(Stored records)
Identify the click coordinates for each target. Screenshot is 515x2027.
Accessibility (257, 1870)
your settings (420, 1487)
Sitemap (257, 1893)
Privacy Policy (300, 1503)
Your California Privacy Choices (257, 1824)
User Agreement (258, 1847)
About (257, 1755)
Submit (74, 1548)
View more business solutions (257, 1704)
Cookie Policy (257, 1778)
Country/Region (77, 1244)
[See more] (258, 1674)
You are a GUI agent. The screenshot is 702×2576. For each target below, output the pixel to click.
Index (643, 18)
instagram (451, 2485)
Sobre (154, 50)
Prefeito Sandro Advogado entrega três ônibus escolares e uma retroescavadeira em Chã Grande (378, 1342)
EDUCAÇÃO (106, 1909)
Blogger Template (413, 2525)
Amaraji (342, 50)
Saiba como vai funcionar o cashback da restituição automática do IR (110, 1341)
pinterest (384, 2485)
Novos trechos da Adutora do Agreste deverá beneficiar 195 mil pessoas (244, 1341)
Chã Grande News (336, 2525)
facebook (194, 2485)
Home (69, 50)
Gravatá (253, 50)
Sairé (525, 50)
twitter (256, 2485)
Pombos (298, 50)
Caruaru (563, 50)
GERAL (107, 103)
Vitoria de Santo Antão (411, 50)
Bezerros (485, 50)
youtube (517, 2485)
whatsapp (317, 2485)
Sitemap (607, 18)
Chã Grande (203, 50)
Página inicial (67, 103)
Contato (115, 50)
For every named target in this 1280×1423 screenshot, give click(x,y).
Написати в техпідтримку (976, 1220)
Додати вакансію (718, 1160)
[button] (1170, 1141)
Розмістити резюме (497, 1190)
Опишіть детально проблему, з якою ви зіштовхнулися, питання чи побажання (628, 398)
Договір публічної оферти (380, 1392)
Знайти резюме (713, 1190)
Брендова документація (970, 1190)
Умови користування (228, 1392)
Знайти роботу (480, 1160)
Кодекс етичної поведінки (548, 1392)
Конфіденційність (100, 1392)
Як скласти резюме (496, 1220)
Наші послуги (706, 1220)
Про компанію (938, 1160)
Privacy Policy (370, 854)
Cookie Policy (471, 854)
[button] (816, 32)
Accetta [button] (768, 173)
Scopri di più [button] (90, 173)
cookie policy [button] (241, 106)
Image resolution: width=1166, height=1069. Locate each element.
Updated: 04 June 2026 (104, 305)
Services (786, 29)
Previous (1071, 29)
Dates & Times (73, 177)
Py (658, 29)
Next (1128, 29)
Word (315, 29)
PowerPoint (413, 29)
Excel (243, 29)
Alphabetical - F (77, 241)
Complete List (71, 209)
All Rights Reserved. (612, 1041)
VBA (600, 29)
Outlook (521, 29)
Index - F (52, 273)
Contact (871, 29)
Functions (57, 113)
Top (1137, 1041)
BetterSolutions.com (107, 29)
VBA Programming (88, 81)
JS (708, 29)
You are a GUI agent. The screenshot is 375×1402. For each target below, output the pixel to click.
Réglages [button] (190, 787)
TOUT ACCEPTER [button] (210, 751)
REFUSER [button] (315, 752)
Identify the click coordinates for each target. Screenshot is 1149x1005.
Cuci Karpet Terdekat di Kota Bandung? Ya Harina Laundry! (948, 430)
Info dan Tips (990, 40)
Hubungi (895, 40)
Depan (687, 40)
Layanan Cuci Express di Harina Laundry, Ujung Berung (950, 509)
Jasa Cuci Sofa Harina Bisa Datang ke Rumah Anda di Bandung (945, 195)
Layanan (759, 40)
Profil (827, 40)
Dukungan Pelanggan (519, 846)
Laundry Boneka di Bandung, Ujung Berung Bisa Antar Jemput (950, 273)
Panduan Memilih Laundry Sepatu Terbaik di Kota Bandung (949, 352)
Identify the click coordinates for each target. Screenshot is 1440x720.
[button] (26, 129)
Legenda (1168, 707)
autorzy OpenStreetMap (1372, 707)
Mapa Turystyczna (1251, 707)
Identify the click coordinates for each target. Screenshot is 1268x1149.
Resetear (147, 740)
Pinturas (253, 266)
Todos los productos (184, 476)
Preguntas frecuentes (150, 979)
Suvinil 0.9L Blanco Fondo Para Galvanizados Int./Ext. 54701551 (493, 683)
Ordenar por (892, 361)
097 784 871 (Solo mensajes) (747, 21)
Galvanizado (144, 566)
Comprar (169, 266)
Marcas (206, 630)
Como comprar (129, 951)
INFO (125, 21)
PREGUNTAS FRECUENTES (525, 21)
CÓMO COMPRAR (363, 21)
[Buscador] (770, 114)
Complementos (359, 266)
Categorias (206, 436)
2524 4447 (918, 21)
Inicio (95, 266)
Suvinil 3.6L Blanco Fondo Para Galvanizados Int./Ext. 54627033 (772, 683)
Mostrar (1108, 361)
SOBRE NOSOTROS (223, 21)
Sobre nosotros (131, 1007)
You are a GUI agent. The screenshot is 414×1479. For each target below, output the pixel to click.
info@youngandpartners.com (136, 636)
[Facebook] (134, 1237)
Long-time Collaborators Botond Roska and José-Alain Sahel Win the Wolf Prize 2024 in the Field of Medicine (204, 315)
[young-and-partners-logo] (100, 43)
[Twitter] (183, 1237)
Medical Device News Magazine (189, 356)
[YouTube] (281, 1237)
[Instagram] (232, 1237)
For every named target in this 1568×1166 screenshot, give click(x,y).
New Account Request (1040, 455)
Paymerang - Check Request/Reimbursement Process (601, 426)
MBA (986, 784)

* _EXERCISE DESCRIPTION_:
Search the entries for the word "резюме", then list each line that holds it.

* _ANSWER TO THIS PROBLEM_:
Розмістити резюме (497, 1190)
Знайти резюме (713, 1190)
Як скласти резюме (496, 1220)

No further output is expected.